Dr Jill Johnson

Position: Lecturer
Office: I11 Hicks building
Photo of Jill Johnson


MAS113 Introduction to Probability and Statistics Information  


Interests: Uncertainty quantification for computer models; Surrogate modelling (emulation); Model-observation comparison (history matching).
Research group: Statistics


Assessment administrator


Dr Johnson studied at Newcastle University, graduating in 2010 with a PhD in Statistics. Her thesis was titled ‘Modelling Dependence in Extreme Environmental Events’. Following this, she worked in the civil service as a research statistician at the government’s Food and Environment Research Agency, looking at uncertainty quantification and risk analysis for multiple applications including food safety and land use change.

In December 2012, Dr Johnson returned to academia as a research associate in the aerosol research group at the Institute for Climate and Atmospheric Science, University of Leeds, where her work focussed on the quantification and constraint of key uncertainties in complex models of the atmosphere and climate.

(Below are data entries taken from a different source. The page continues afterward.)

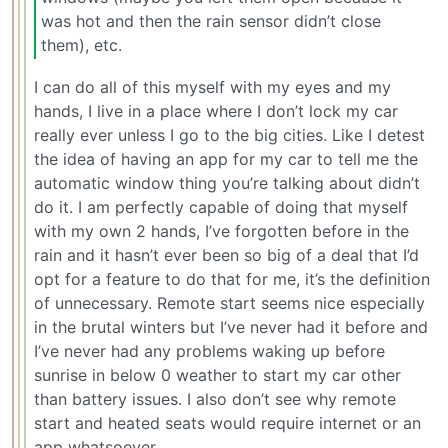
was hot and then the rain sensor didn’t close
them), etc.
I can do all of this myself with my eyes and my
hands, I live in a place where I don’t lock my car
really ever unless I go to the big cities. Like I detest
the idea of having an app for my car to tell me the
automatic window thing you’re talking about didn’t
do it. I am perfectly capable of doing that myself
with my own 2 hands, I’ve forgotten before in the
rain and it hasn’t ever been so big of a deal that I’d
opt for a feature to do that for me, it’s the definition
of unnecessary. Remote start seems nice especially
in the brutal winters but I’ve never had it before and
I’ve never had any problems waking up before
sunrise in below 0 weather to start my car other
than battery issues. I also don’t see why remote
start and heated seats would require internet or an
app whatsoever.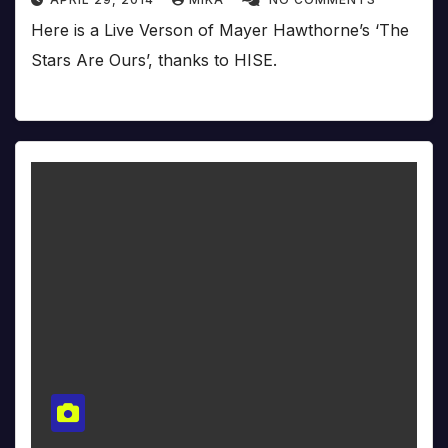
Here is a Live Verson of Mayer Hawthorne’s ‘The
Stars Are Ours’, thanks to HISE.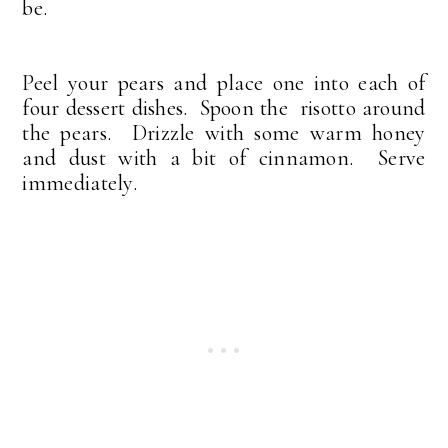
be.
Peel your pears and place one into each of
four dessert dishes. Spoon the risotto around
the pears. Drizzle with some warm honey
and dust with a bit of cinnamon. Serve
immediately.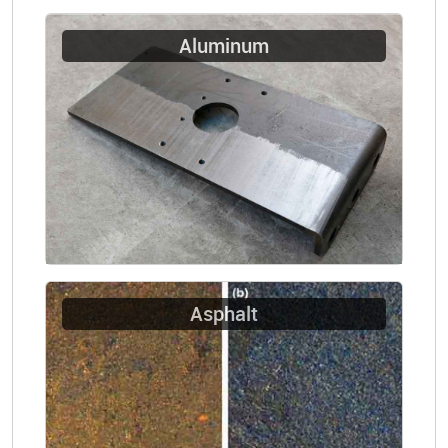
Aluminum
Asphalt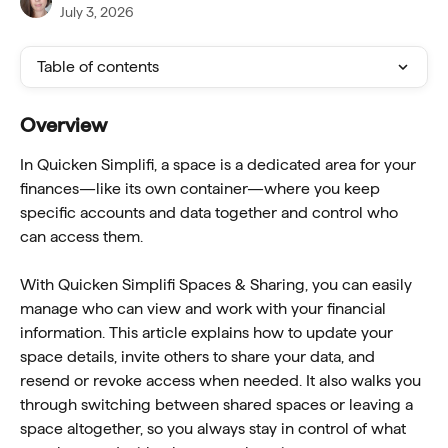
July 3, 2026
Table of contents
Overview
In Quicken Simplifi, a space is a dedicated area for your 
finances—like its own container—where you keep 
specific accounts and data together and control who 
can access them.
With Quicken Simplifi Spaces & Sharing, you can easily 
manage who can view and work with your financial 
information. This article explains how to update your 
space details, invite others to share your data, and 
resend or revoke access when needed. It also walks you 
through switching between shared spaces or leaving a 
space altogether, so you always stay in control of what 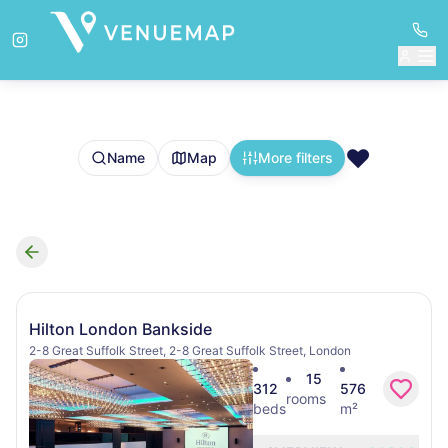
❤️
Name
Map
More filters
Search results
Hilton London Bankside
2-8 Great Suffolk Street, 2-8 Great Suffolk Street, London
15
312
576
rooms
beds
m²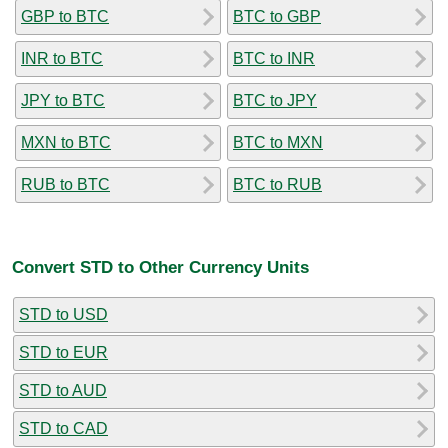
GBP to BTC
BTC to GBP
INR to BTC
BTC to INR
JPY to BTC
BTC to JPY
MXN to BTC
BTC to MXN
RUB to BTC
BTC to RUB
Convert STD to Other Currency Units
STD to USD
STD to EUR
STD to AUD
STD to CAD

In August 2021 she joined the School of Mathematics and Statistics as a Lecturer in Statistics.

Research interests:

Dr Johnson’s research interests are in the development and practical application of statistical methods to quantify, assess and then reduce uncertainty in large-scale complex models of real-world systems. To date, she has focussed on problems in environmental science and particularly in relation to the atmosphere and climate: She has worked with a range of models on different scales including the simulation of an individual cloud, to the simulation of a cloud field, to the simulation of the global distribution of aerosols in the atmosphere. Her approaches include expert elicitation to inform parameter choices, the use of surrogate statistical models (Gaussian process emulation) to enable dense sampling over a complex model’s input uncertainties, sensitivity analysis to understand the driving sources of uncertainty and ‘history matching’ to reduce uncertainty via comparison to observations. In her research, Dr Johnson aims to address the statistical challenges of model-observation comparison to constrain the effects of high-dimensional model parameter uncertainty when using diverse observations that have sparse spatial and temporal coverage, and to explore model uncertainty when a model output is non-stationary.